• _Work to complete_
Would you filter the listing below so that only lines with the word "Nitrate" remain?

• _Supplied entries_
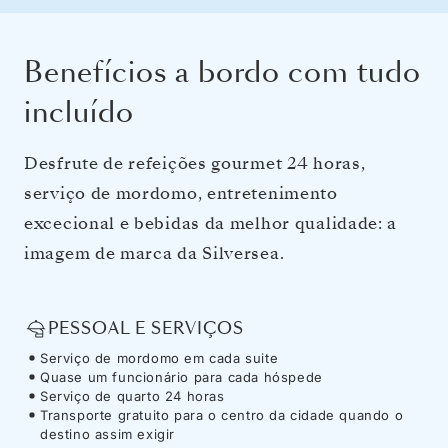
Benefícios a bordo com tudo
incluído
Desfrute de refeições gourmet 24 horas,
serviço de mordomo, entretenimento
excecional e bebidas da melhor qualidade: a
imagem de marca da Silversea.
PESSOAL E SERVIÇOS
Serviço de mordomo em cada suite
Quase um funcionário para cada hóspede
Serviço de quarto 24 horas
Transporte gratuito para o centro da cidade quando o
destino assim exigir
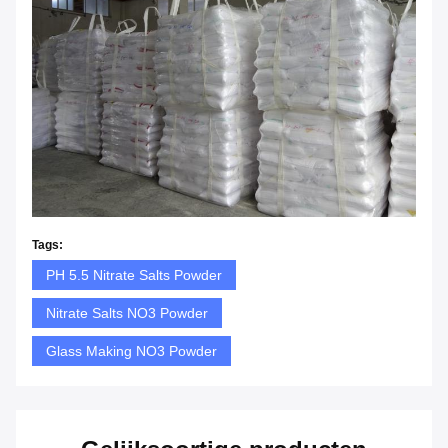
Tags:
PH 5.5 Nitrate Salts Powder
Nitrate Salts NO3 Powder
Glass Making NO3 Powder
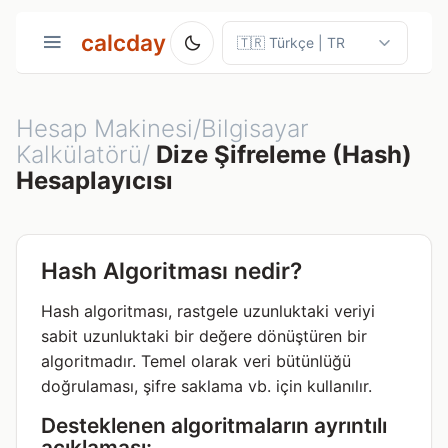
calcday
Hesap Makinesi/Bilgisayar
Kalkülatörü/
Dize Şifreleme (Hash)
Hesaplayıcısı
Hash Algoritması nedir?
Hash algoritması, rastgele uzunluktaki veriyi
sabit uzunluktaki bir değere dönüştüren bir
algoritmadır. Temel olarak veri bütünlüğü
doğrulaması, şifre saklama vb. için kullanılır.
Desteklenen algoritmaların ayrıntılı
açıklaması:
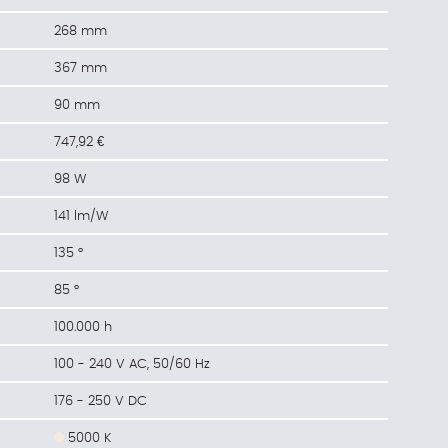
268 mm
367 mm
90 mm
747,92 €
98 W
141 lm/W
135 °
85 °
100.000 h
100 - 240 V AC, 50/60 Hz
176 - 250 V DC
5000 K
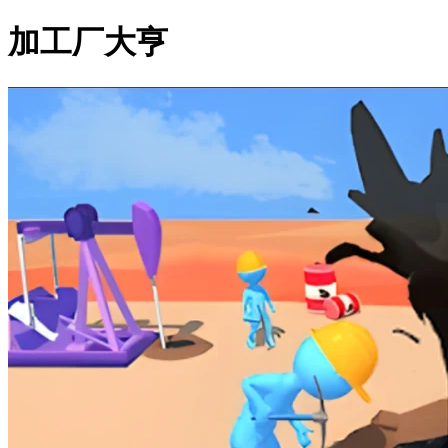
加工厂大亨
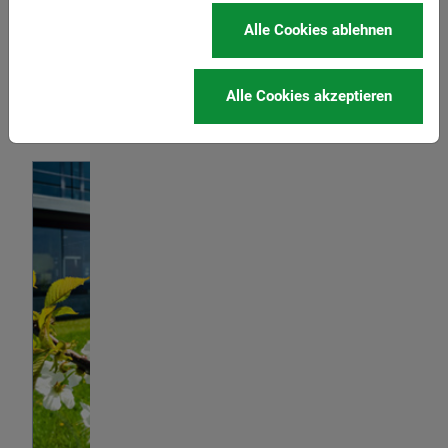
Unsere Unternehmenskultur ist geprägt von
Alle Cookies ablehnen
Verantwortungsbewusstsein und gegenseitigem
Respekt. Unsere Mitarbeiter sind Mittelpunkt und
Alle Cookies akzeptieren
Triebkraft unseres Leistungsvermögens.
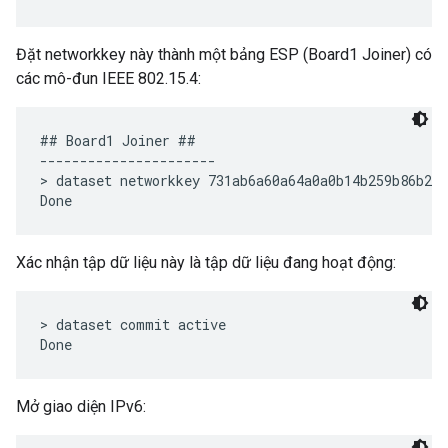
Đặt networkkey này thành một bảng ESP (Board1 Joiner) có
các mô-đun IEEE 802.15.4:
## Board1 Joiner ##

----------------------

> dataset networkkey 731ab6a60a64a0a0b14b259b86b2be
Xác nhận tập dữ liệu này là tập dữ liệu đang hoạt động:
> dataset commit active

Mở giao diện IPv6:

• _Answer section_
PH 5.5 Nitrate Salts Powder
Nitrate Salts NO3 Powder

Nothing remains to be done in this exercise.